** TASK DETAILS **
All records are to be reproduced verbatim, with images omitted.

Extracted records
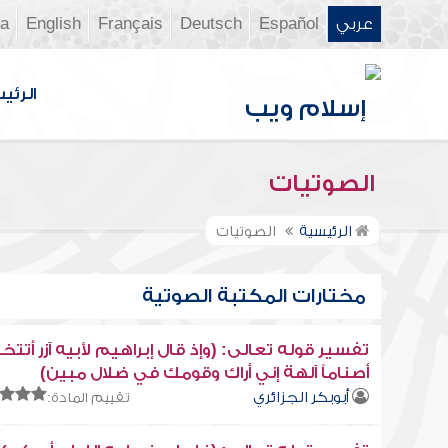
عربي
Español
Deutsch
Français
English
ia
الرئي
الصوتيات
الرئيسية
الصوتيات
مختارات المكتبة الصوتية
تفسير قوله تعالى: (وإذ قال إبراهيم لأبيه آزر أتتخ
أصناماً آلهة إني أراك وقومك في ضلال مبين)
أبوبكر الجزائري
تقييم المادة:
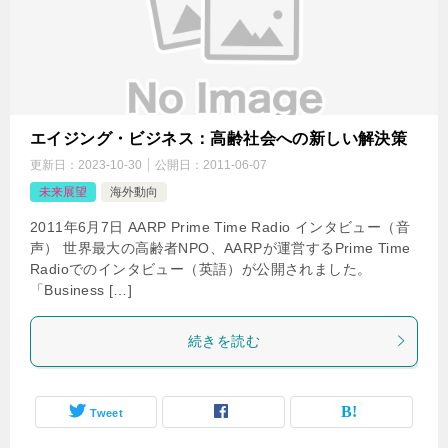
エイジング・ビジネス：高齢社会への新しい解決策
更新日：
2023-10-30
公開日：
2011-06-07
未来展望
海外動向
2011年6月7日 AARP Prime Time Radio インタビュー（音
声） 世界最大の高齢者NPO、AARPが運営するPrime Time
Radioでのインタビュー（英語）が公開されました。
「Business […]
続きを読む
Tweet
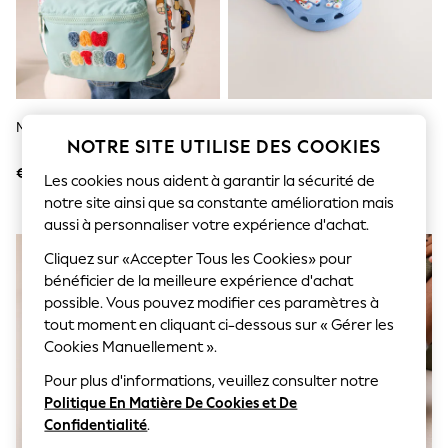
Sunglasses
Men's Holiday Shop
All Swimwear
Accessories
Bags & Luggage
Footwear
Hats
Multi - Sac À Dos Paw Patrol
Bleu - Sabots Paw Patrol
Linen Collection
NOTRE SITE UTILISE DES COOKIES
Loafers
€ 26
€ 18 - € 20
Polo Shirts
Les cookies nous aident à garantir la sécurité de
Sandals & Flipflops
notre site ainsi que sa constante amélioration mais
Shirts
aussi à personnaliser votre expérience d'achat.
Shorts
Sunglasses
Cliquez sur «Accepter Tous les Cookies» pour
T-Shirts
bénéficier de la meilleure expérience d'achat
Vests
possible. Vous pouvez modifier ces paramètres à
Boys Holiday Shop
tout moment en cliquant ci-dessous sur « Gérer les
All Swimwear
Cookies Manuellement ».
Ponchos & Toweling sets
Sun Hats & Caps
Pour plus d'informations, veuillez consulter notre
Polo Shirts
Politique En Matière De Cookies et De
Rash Vests
Sandals & Sliders
Confidentialité
.
Shirts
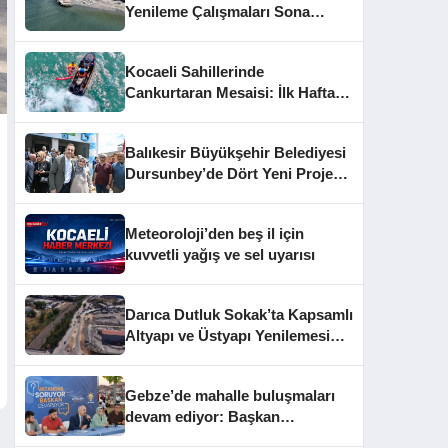
Yenileme Çalışmaları Sona
Yaklaştı
Kocaeli Sahillerinde
Cankurtaran Mesaisi: İlk Haftada
33 Kişi Kurtarıldı
Balıkesir Büyükşehir Belediyesi
Dursunbey’de Dört Yeni Projeyi
Hizmete Açtı
Meteoroloji’den beş il için
kuvvetli yağış ve sel uyarısı
Darıca Dutluk Sokak’ta Kapsamlı
Altyapı ve Üstyapı Yenilemesi
Sürüyor
Gebze’de mahalle buluşmaları
devam ediyor: Başkan
Büyükgöz vatandaşları dinledi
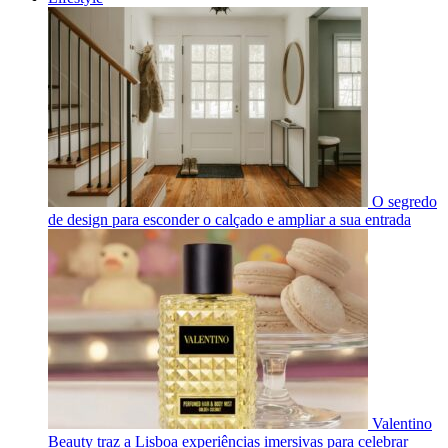
O segredo
de design para esconder o calçado e ampliar a sua entrada
Valentino
Beauty traz a Lisboa experiências imersivas para celebrar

** RESPONSE AREA **
عربي
Español
Deutsch
Français
English
ia
الرئي
الصوتيات
الرئيسية
الصوتيات
مختارات المكتبة الصوتية
تفسير قوله تعالى: (وإذ قال إبراهيم لأبيه آزر أتتخ
أصناماً آلهة إني أراك وقومك في ضلال مبين)
أبوبكر الجزائري
تقييم المادة:
エイジング・ビジネス：高齢社会への新しい解決策
更新日：
2023-10-30
公開日：
2011-06-07
未来展望
海外動向
2011年6月7日 AARP Prime Time Radio インタビュー（音
声） 世界最大の高齢者NPO、AARPが運営するPrime Time
Radioでのインタビュー（英語）が公開されました。
「Business […]
続きを読む
Tweet
Sunglasses
Men's Holiday Shop
All Swimwear
Accessories
Bags & Luggage
Footwear
Hats
Multi - Sac À Dos Paw Patrol
Bleu - Sabots Paw Patrol
Linen Collection
NOTRE SITE UTILISE DES COOKIES
Loafers
€ 26
€ 18 - € 20
Polo Shirts
Les cookies nous aident à garantir la sécurité de
Sandals & Flipflops
notre site ainsi que sa constante amélioration mais
Shirts
aussi à personnaliser votre expérience d'achat.
Shorts
Sunglasses
Cliquez sur «Accepter Tous les Cookies» pour
T-Shirts
bénéficier de la meilleure expérience d'achat
Vests
possible. Vous pouvez modifier ces paramètres à
Boys Holiday Shop
tout moment en cliquant ci-dessous sur « Gérer les
All Swimwear
Cookies Manuellement ».
Ponchos & Toweling sets
Sun Hats & Caps
Pour plus d'informations, veuillez consulter notre
Polo Shirts
Politique En Matière De Cookies et De
Rash Vests
Sandals & Sliders
Confidentialité
.
Shirts
Yenileme Çalışmaları Sona
Yaklaştı
Kocaeli Sahillerinde
Cankurtaran Mesaisi: İlk Haftada
33 Kişi Kurtarıldı
Balıkesir Büyükşehir Belediyesi
Dursunbey’de Dört Yeni Projeyi
Hizmete Açtı
Meteoroloji’den beş il için
kuvvetli yağış ve sel uyarısı
Darıca Dutluk Sokak’ta Kapsamlı
Altyapı ve Üstyapı Yenilemesi
Sürüyor
Gebze’de mahalle buluşmaları
devam ediyor: Başkan
Büyükgöz vatandaşları dinledi
O segredo
de design para esconder o calçado e ampliar a sua entrada
Valentino
Beauty traz a Lisboa experiências imersivas para celebrar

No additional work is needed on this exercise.